Cloning a voice at 48 kHz with VoxCPM2

Voice cloning

May 17, 2026

A new TTS model just landed in Soniqo. It runs on your laptop, outputs studio-quality 48 kHz audio, and clones a voice from a single short clip. This post walks through what you can build with it, the three ways it lets you clone a voice, and a friendly look at how the model works inside.

What you can build

Four things that change when cloning runs locally.

Running cloning on the device unlocks four properties at once — privacy, offline use, no per-call cost, and full voice ownership. Each of these opens a class of product that's awkward to build any other way.

Personal audiobook narrators

Record 30 seconds of a parent reading. The audiobook app then narrates any chapter in their voice — same warmth, same accent, locally generated each session.

Multilingual creator content

YouTubers and podcasters keep one consistent voice across 30 languages. Record once in English, ship the same episode in Japanese, Spanish, and Hindi without a vocal cast.

Accessibility & voice banking

People facing voice loss can bank their voice in a short clip and keep speaking through assistive tech that sounds like them — not like a generic TTS engine.

Product voices on demand

Describe the voice you want — "young woman, gentle and warm" — and the model designs it without a reference recording. Useful for game NPCs, kiosk prompts, or A/B testing brand voices.

On-device vs hosted

How VoxCPM2 compares to ElevenLabs.

ElevenLabs is the obvious cloud-API alternative. The trade-off is what runs where — and who owns the voice afterwards.

For products that need privacy guarantees, offline operation, or zero per-call cost, on-device cloning is the only option — every ElevenLabs call uploads audio to their servers.

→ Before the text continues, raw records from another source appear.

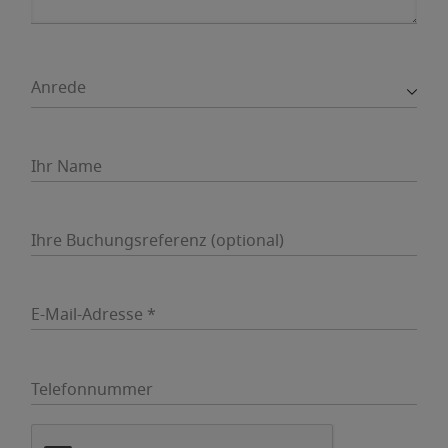
Anrede
Ihr Name
Ihre Buchungsreferenz (optional)
E-Mail-Adresse *
Telefonnummer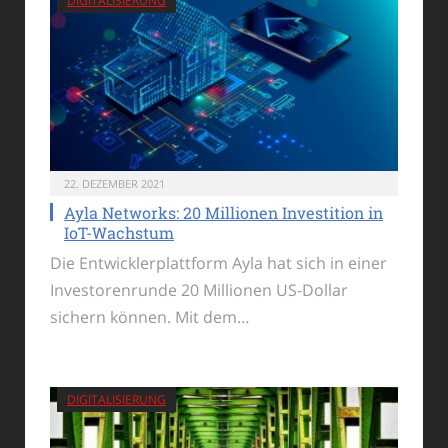
DIGITALISIERUNG
22. DEZEMBER 2021
Ayla Networks: 20 Millionen Investition in
IoT-Wachstum
Die Entwicklerplattform Ayla hat sich in einer
Investorenrunde 20 Millionen US-Dollar
sichern können. Mit dem…
DIGITALISIERUNG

	VoxCPM2 (Soniqo)	ElevenLabs
Where it runs	On the user’s device	Hosted API
Audio leaves the device	No	Yes (uploaded to ElevenLabs)
Offline use	Yes	No (requires internet)
Per-call cost	None	Per-character billing
Model licence	Apache 2.0, open weights	Proprietary, SaaS only
Max output sample rate	48 kHz native	48 kHz (Pro tier and above)
Languages	30	29 (Multilingual v2) · 70+ (Eleven v3)
Reference clip required	5–30 s	1 min (Instant) · 30 min (Professional)
Voice design from text	Yes	Yes

Both engines reach 48 kHz; both support a similar language spread for everyday cloning; both expose voice design from a text description. The genuine difference is whether the audio ever leaves the device.

Three cloning modes

One model, three ways in.

The model is the same in every call. What changes is which arguments you pass — that decides whether you're designing a voice from a description, copying a recorded one, or preserving an accent.

Voice design

When you don't have a reference recording.

Describe the voice in natural language. The model picks a matching voice and stays consistent across calls.

Reference cloning

When you have a short clip of the target speaker.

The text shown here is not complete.